Así que voy a dedicar el artículo de hoy a repasar alguno de los errores que presencié, con la esperanza de que eso nos vacune de cara a nuestras presentaciones futuras.

Leer mal, uno de los errores comunes. Imagen: Mihow (freeimages.com)

LEER, Y ESCUDARSE EN LA LECTURA

No hace mucho dediqué un par de artículos a este asunto. No es aconsejable leer una presentación, pero si vamos a hacerlo, mejor hacerlo bien, ¿Verdad?

Pues bien, mucha gente sigue leyendo sus presentaciones, y haciéndolo rematadamente mal. Eso sucede cuando nos escudamos en la lectura. El orador no sólo se centra únicamente en el papel, sino que parece cobijarse en él para evitar cualquier contacto con el público. Campo abonado para la monotonía, el aburrimiento y la desconexión del auditorio.

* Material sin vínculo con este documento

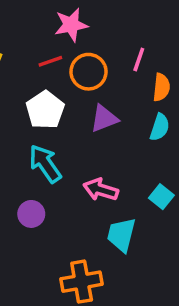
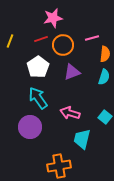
pink line: (139, 60) -> (92, 38), turned 56
purple circle: (31, 214) -> (30, 127), size x1.5

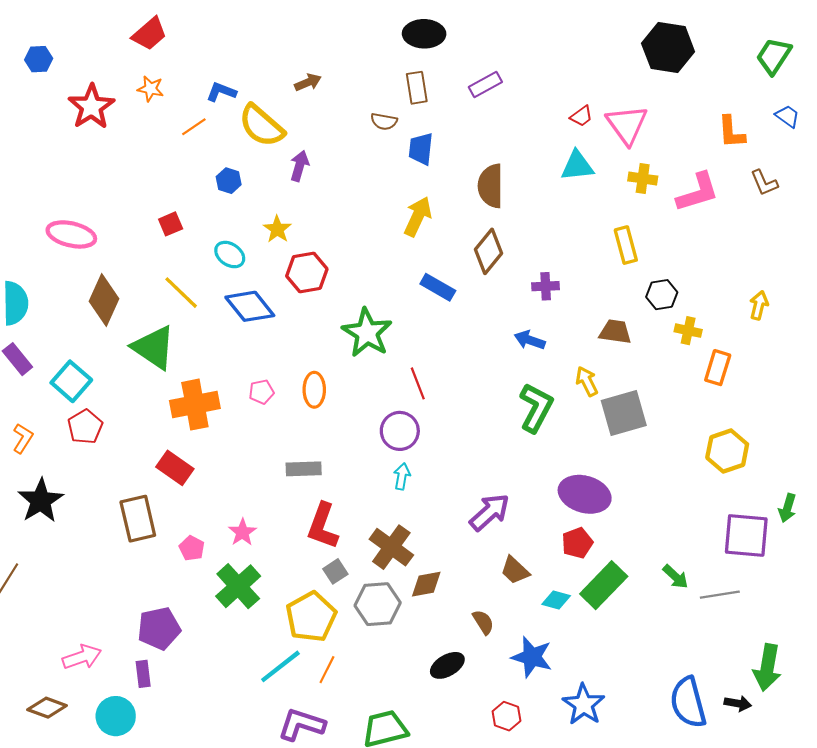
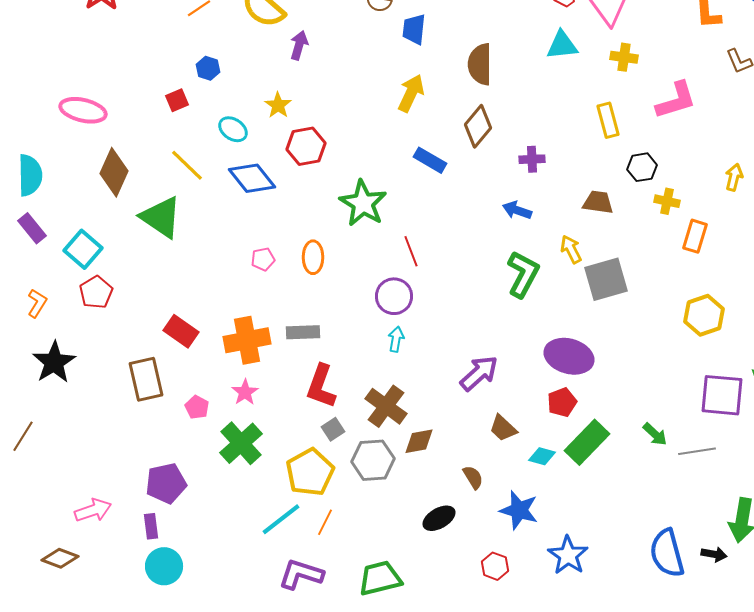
blue hexagon: (229, 181) -> (208, 68), moved
pink L-shape: (698, 192) -> (676, 100), moved
orange cross: (195, 405) -> (247, 340), moved
cyan circle: (116, 716) -> (164, 566), moved

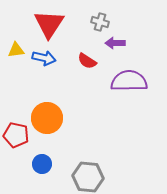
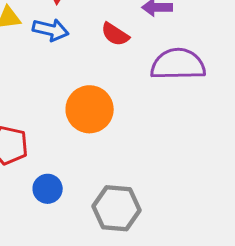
orange circle: (47, 118) -> (90, 109), moved

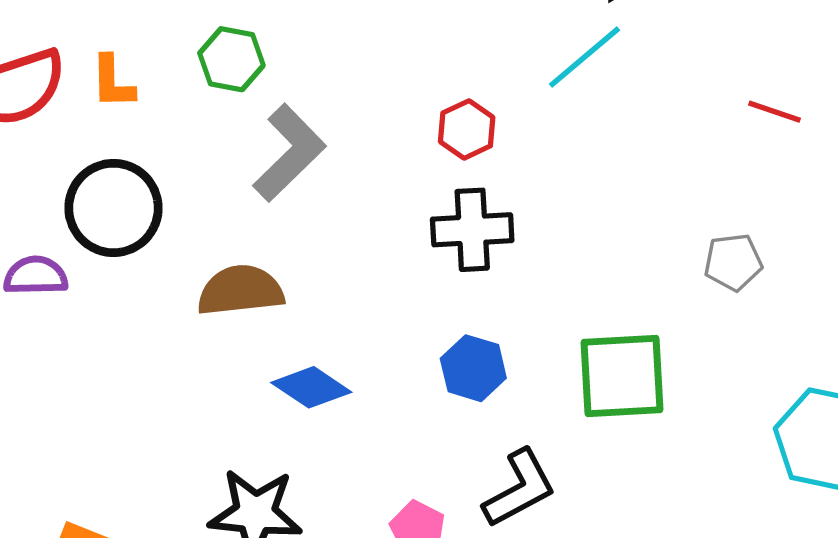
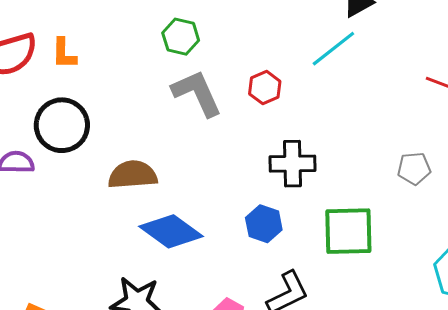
green hexagon: (231, 59) -> (181, 37), moved
gray L-shape: (289, 153) -> (197, 93), moved, turned -72
black cross: (472, 230) -> (293, 164), moved
blue diamond: (311, 387) -> (171, 231), size x1.4

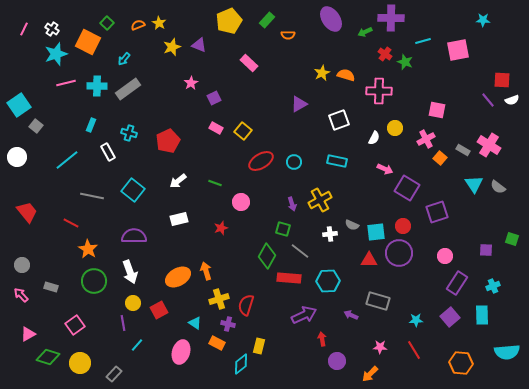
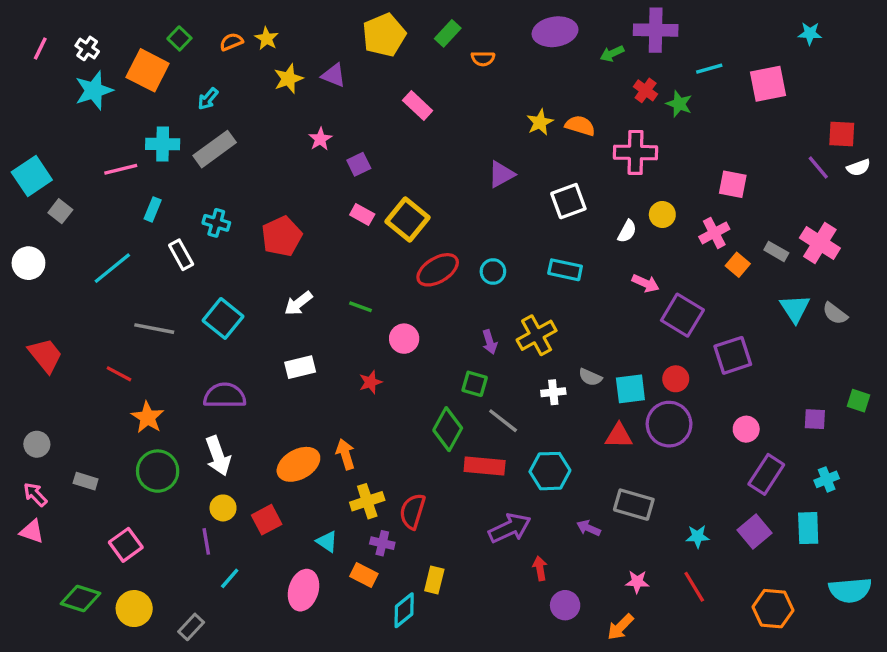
purple ellipse: (331, 19) -> (555, 32), turned -65
pink line: (66, 83) -> (121, 169), moved
yellow square: (243, 131) -> (407, 220), size x1.4
pink triangle: (28, 334) -> (32, 531), moved, turned 49

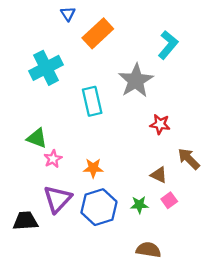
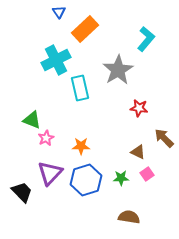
cyan cross: (46, 68) -> (56, 60), moved
black trapezoid: (25, 221) -> (22, 192), turned 50

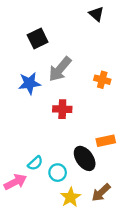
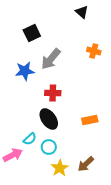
orange cross: (102, 80) -> (94, 51), moved
black ellipse: (85, 158) -> (49, 119), moved

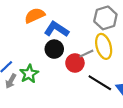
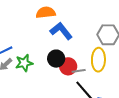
black circle: (54, 49) -> (56, 59), moved
gray line: (86, 54) -> (79, 71), moved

NO TENER NINGÚN CONTROL DEL TIEMPO

Como cuento en uno de los vídeos que he publicado recientemente (y sobre los que os hablaré en los próximos posts), la audiencia nos presta uno de sus bienes más escasos: el tiempo. Y es una enorme falta de respeto no controlar la duración del discurso.

El problema es especialmente sangrante cuando no estamos solos, y compartimos escenario con otros oradores. Las causas pueden ser diversas, y como este caso se dio en otras presentaciones, os hablaré con más detalle en puntos siguientes.

DEMASIADA COMODIDAD

Aunque no es tan habitual, un exceso de comodidad en el escenario también puede restarnos efectividad. El ponente en cuestión tenía una estructura (a la que no hizo caso), un tiempo asignado (que no respetó), y una serie de puntos a tocar (de los que llegó aproximadamente a la mitad). A veces el orador confía demasiado en sus habilidades y en su encanto personal; y, si bien este hombre tenía cualidades y encanto, le faltó capacidad de síntesis, concreción y efectividad. Buenas herramientas, en manos de un mal carpintero.

Y ya que estamos con los refranes:

No controlar el tiempo, otro gran error. Foto: Miguel Saavedra.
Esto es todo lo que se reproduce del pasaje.